It’s no wonder that investors are constantly searching for some way to be sure they pick the “right” investment – namely, one that gives us all the upside of investing in equities, but which never goes down in value. A sort of risk-free, high-paying, guaranteed investment certificate.

This quest to distinguish the winners from the losers has spawned a gigantic (and hugely profitable) industry, whose only goal is to tell us which are the “best” stocks, mutual funds, money managers and analysts to entrust with our cash. “Best,” of course, meaning those that only ever move in one direction: up.
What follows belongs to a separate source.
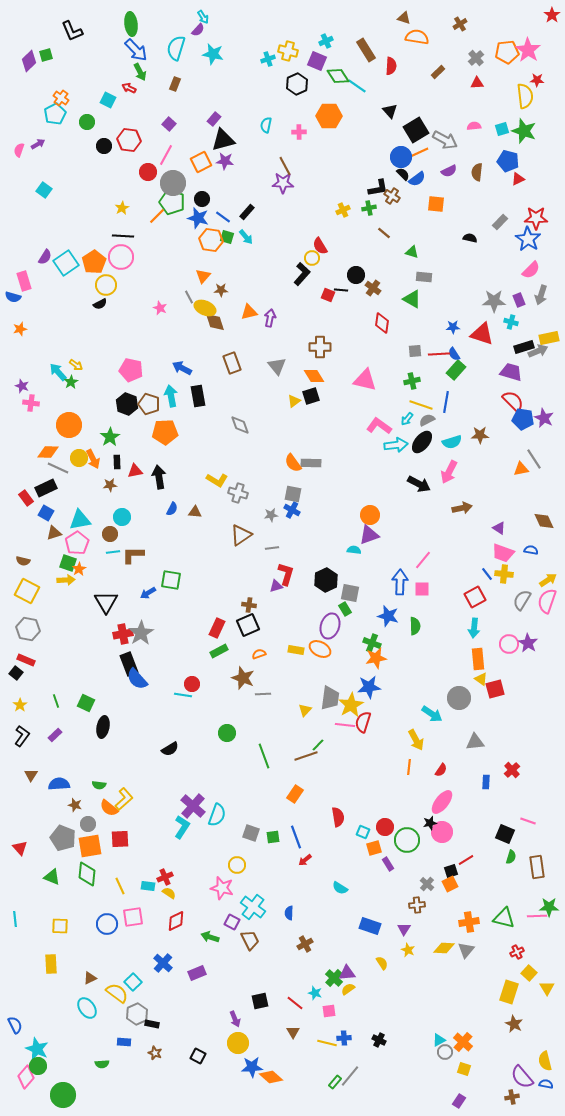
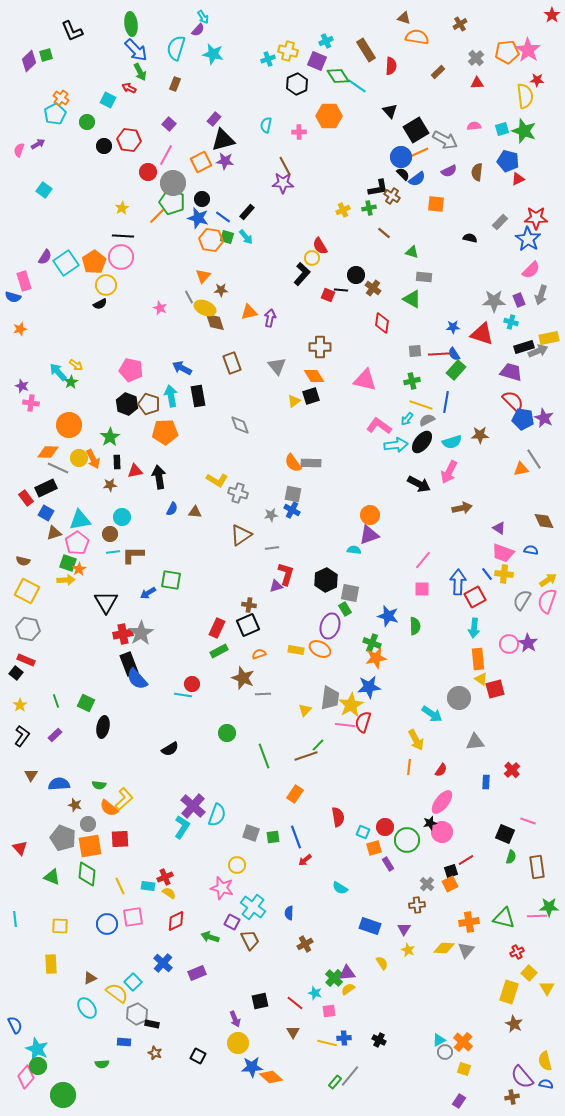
blue arrow at (400, 582): moved 58 px right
But what all those highly-paid stock pickers don’t tell you is that, when you sign on to join them in their quest, you aren’t really starting down the road to investment nirvana. What you’re actually signing on for, is the right to subject yourself to an enormous amount of unsubstantiated risk, which could seriously compromise your long-term investment results.

Why? Because as strange as it may sound, the vast majority of investors who focus their efforts on picking the “best stocks” and avoiding market fluctuations, actually end up putting themselves in far greater peril than if they’d simply left well enough alone.

The reason for this seemingly bizarre result is simple: there are two types of risk in investing, and they’re present whether you’re putting your money into stocks, bonds, gold, real estate or just about anything else you can imagine. The only real choice investors have, is whether they want to take on one of these risks – or both of them.

The first is systematic risk. This is the risk that any given asset class, such as stocks, could go up or down over time, due to the macroeconomic swings and conditions that affect the market as a whole. If you have a broadly diversified portfolio of stocks, odds are, your portfolio will go up or down when the market goes up or down. Individual stocks within your portfolio may swim against the market tides. But if your portfolio is sufficiently broad, over time, it will essentially do more or less whatever the overall market does.

The second risk is unsystematic risk. These are the risks that are unique to a particular company, stock or piece of property. Because these investments are unique, they have a tendency to go up or down all on their own, no matter what the larger markets may be doing.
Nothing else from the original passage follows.